MKS first argues that Plaintiff’s CCPA claim must be dismissed because his “threadbare and conclusory” allegations “fail[ ] to allege any facts to support the notion that MKS’s security was deficient.” (Mot. at 9.) But in similar employer data breach situations, courts have held that plaintiffs plausibly alleged the defendant failed to maintain reasonable security procedures and practices when there were sufficient allegations that unauthorized parties were able to access the plaintiffs’ personal information. Kirsten v. California Pizza Kitchen, Inc., 2022 WL 16894503, at *3 (C.D. Cal.

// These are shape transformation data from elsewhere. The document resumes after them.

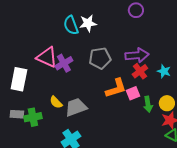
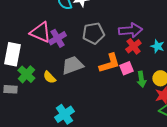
gray trapezoid: (76, 107) -> (72, 65), moved
green cross: (33, 117) -> (26, 74), moved, turned -36

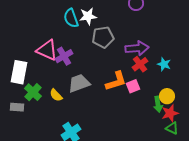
gray pentagon: (93, 33) -> (103, 37), moved
green arrow: (141, 79) -> (158, 104), moved

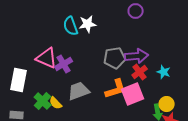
gray pentagon: (103, 37) -> (115, 58), moved
pink square: (133, 86) -> (133, 94), size x1.6
green cross: (33, 92) -> (43, 101), moved

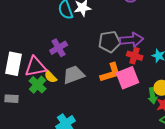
pink triangle: (47, 58) -> (36, 67), moved, turned -35
red cross: (140, 72) -> (135, 56), turned -35
yellow semicircle: (56, 103) -> (51, 77), moved

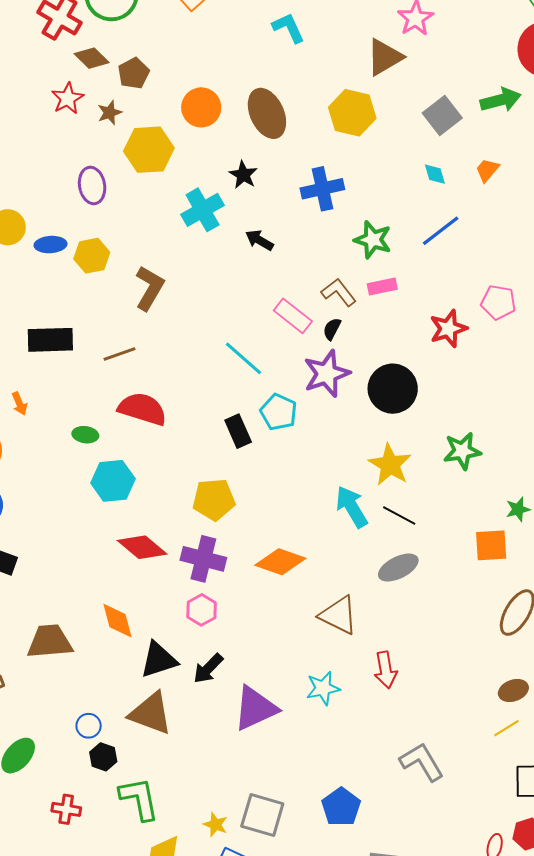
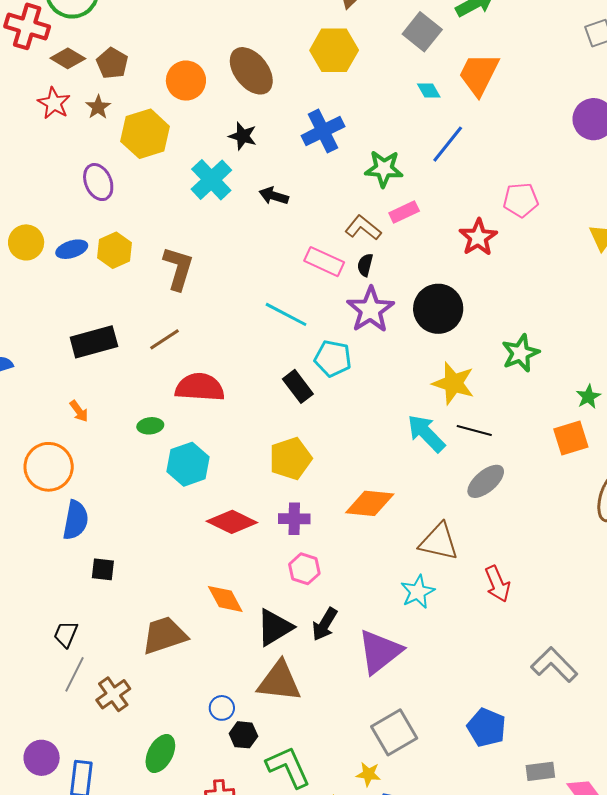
orange trapezoid: (487, 170) -> (479, 74), size x1.8
purple cross: (203, 559) -> (294, 519), size x0.7
cyan star: (323, 688) -> (418, 592), moved
gray square: (262, 815) -> (394, 732), moved, turned -33

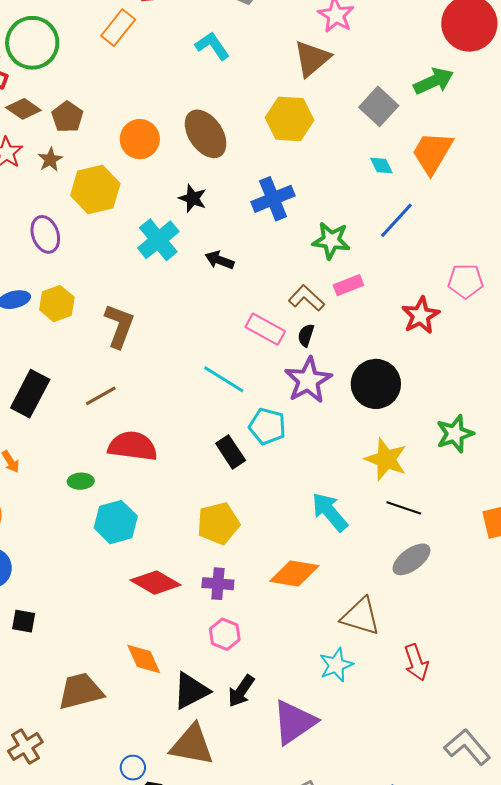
black rectangle: (94, 342) -> (30, 394), turned -51
cyan arrow: (426, 433) -> (330, 512), moved

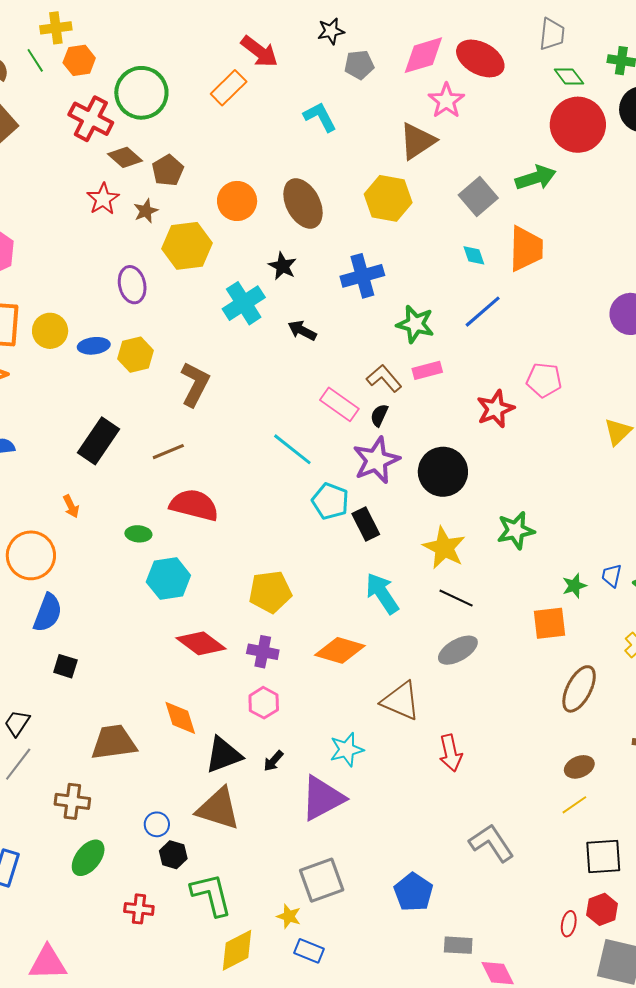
orange trapezoid: (432, 153) -> (526, 249), turned 144
black rectangle: (231, 452) -> (366, 524), moved
cyan star: (336, 665) -> (347, 750), moved
black arrow: (241, 691) -> (273, 761), size x0.7
brown cross: (25, 747) -> (72, 801), moved, turned 32

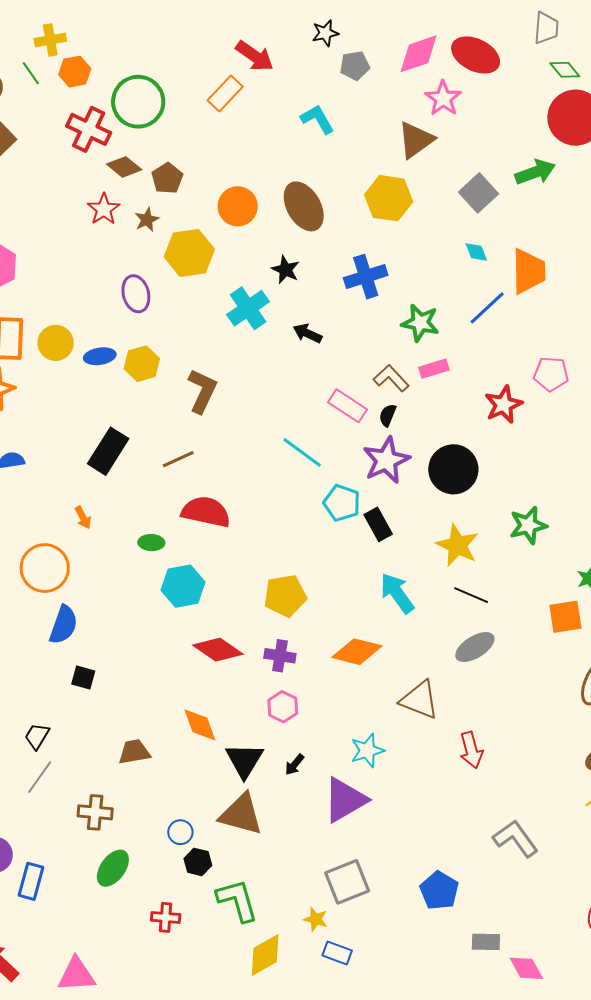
orange trapezoid: (526, 249) -> (529, 271), moved
brown trapezoid: (114, 742) -> (134, 752), size x0.7
black triangle: (223, 755) -> (244, 760), turned -36

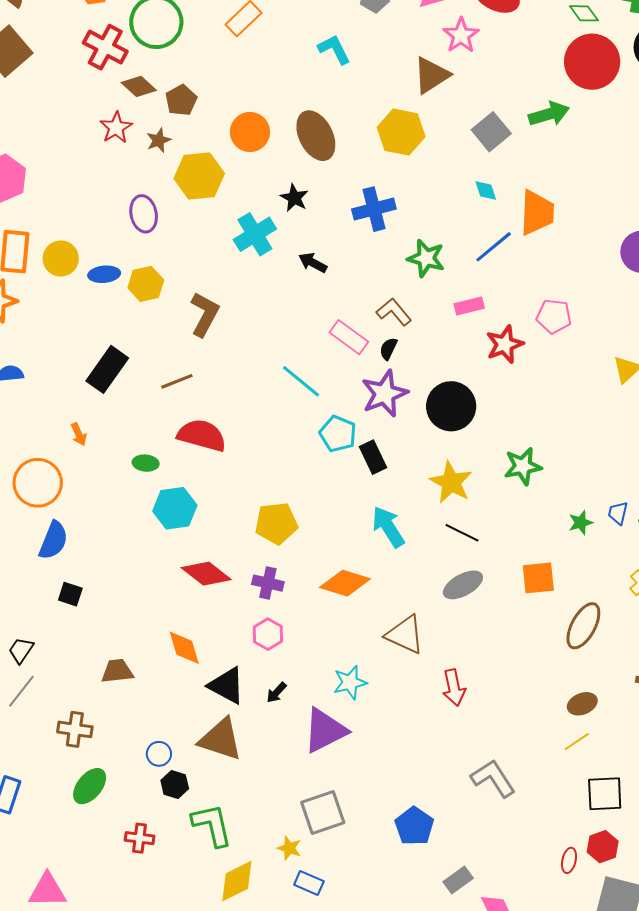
pink rectangle: (434, 369) -> (469, 306), moved
orange square: (565, 617) -> (538, 578), moved
black triangle: (244, 760) -> (227, 686), turned -36
gray rectangle: (486, 942) -> (458, 880), turned -40

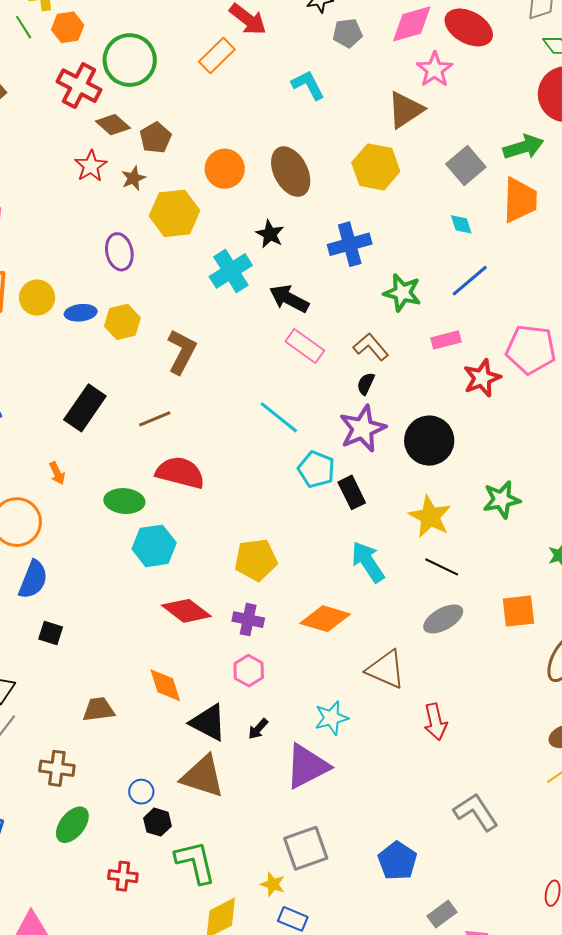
orange trapezoid: (537, 213) -> (520, 200), moved
black arrow: (313, 263) -> (289, 299), size x1.4
pink pentagon: (554, 316) -> (531, 349), size x1.4
pink rectangle: (349, 337) -> (305, 346), moved
green ellipse: (146, 463) -> (124, 501), size x1.5

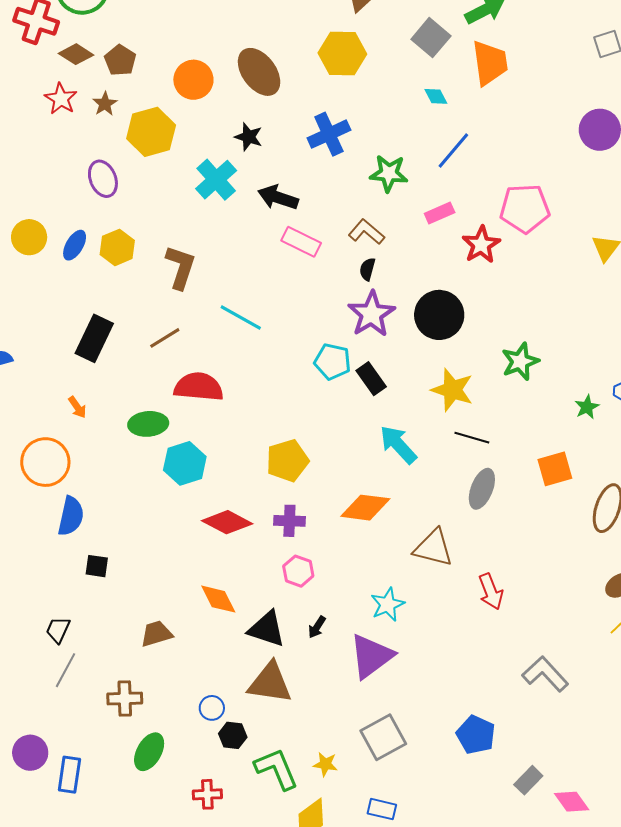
blue ellipse: (81, 313) -> (75, 245), turned -44
cyan line: (279, 417) -> (241, 318), moved
gray ellipse: (443, 619) -> (482, 489), turned -30
yellow star: (273, 884) -> (325, 764), moved

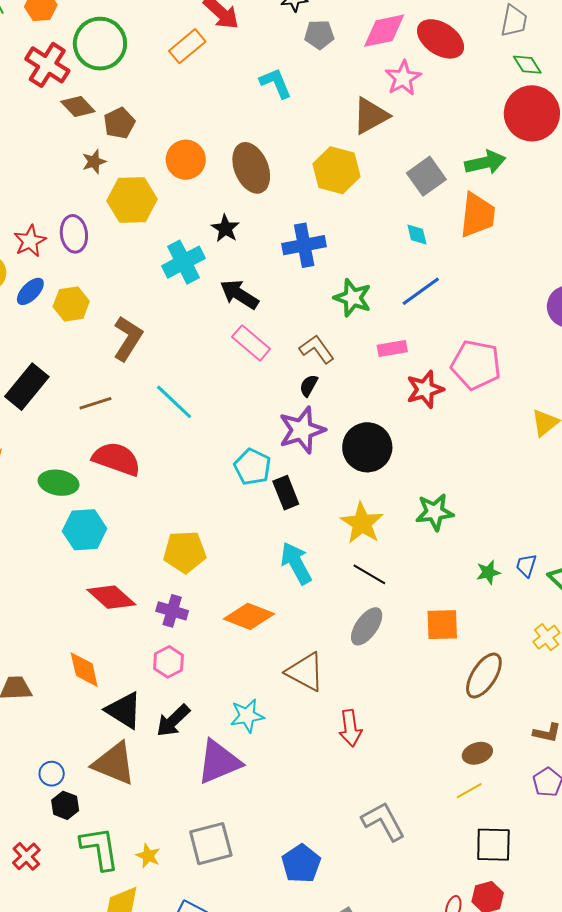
red star: (61, 99) -> (30, 241), moved
black arrow: (317, 627) -> (173, 721), size x1.6
red cross: (207, 794) -> (26, 856), turned 36

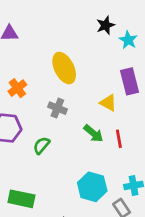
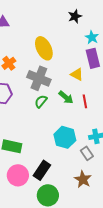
cyan star: (128, 40) -> (92, 37), moved
gray cross: (57, 108) -> (39, 78), size x1.6
green semicircle: (41, 145) -> (41, 101), moved

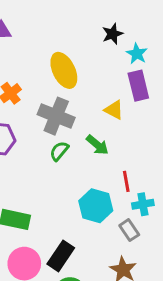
black star: (75, 16) -> (113, 34), moved
red line: (85, 101) -> (126, 181), moved

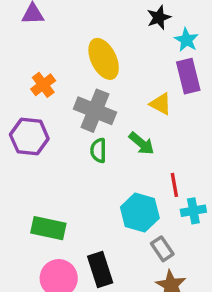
green semicircle: (59, 151) -> (98, 150), turned -40
gray rectangle: (129, 230) -> (162, 249), moved
black rectangle: (61, 256) -> (100, 270), turned -52

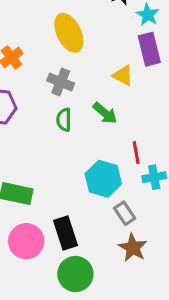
gray cross: (95, 111) -> (61, 82), size x0.7

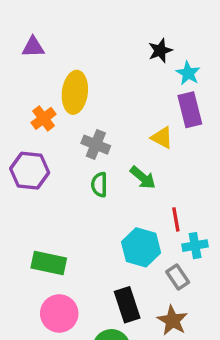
yellow ellipse: (69, 33) -> (75, 92), moved, turned 33
gray rectangle: (125, 213) -> (178, 277), moved
black rectangle: (66, 233) -> (127, 305), moved

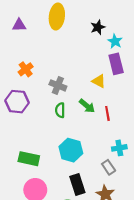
yellow ellipse: (75, 92) -> (57, 17), moved
red line: (176, 219) -> (107, 113), moved
cyan hexagon: (141, 247) -> (71, 150), moved

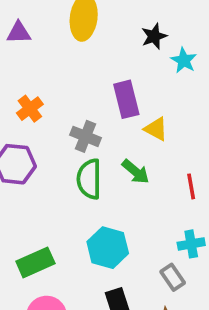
purple rectangle: (116, 64) -> (126, 99), moved
green semicircle: (60, 110) -> (89, 179), size x1.5
red line: (107, 113) -> (191, 186), moved
green rectangle: (29, 159) -> (35, 262), turned -36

July 29, 2022), reconsideration denied, 2022 WL 16894880 (C.D. Cal. Sept. 8, 2022) (denying motion to dismiss CCPA claim, citing Stasi v. Inmediata Health Grp. Corp., 501 F. Supp. 3d 898, 924 (S.D. Cal. 2020) and Mehta v. Robinhood Fin. LLC, 2021 WL 6882377, at *8–9 (N.D. Cal. 2021)).
It appears that other courts have required a plaintiff to allege more. See, e.g., Griffey v. Magellan Health Inc., 562 F. Supp. 3d 34, 57 (D. Ariz. 2021) (granting motion to dismiss with leave to amend when the plaintiff “did not allege sufficient facts to establish how or why Magellan’s systems were inadequate or unreasonable or how or why Magellan knew or should have known its systems were inadequate or unreasonable,” but instead contended that “because there was a breach, Magellan’s data security was inadequate”); In re Waste Mgmt. Data Breach Litig., 2022 WL 561734, at *6 (S.D.N.Y. Feb. 24, 2022) (granting motion to dismiss when the plaintiff alleged “an unauthorized actor hacked into and stole the plaintiffs’ [personally identifiable information, “PII”] from Waste Management’s systems,” but did “not allege facts to explain what security measures Waste Management did or did not take”). But at the pleading stage, a plaintiff ordinarily will have few facts in his possession to allege precisely how a data breach occurred and how a defendant’s security procedures were inadequate to prevent the data breach. In this early phase, Plaintiff’s allegations regarding inadequate security procedures are sufficient to state a CCPA claim.
JOHN DOE v. MKS INSTRUMENTS, INC. et al., No. SACV2300868CJCKESX, 2023 WL 9421115, at *3 (C.D. Cal. Nov. 3, 2023).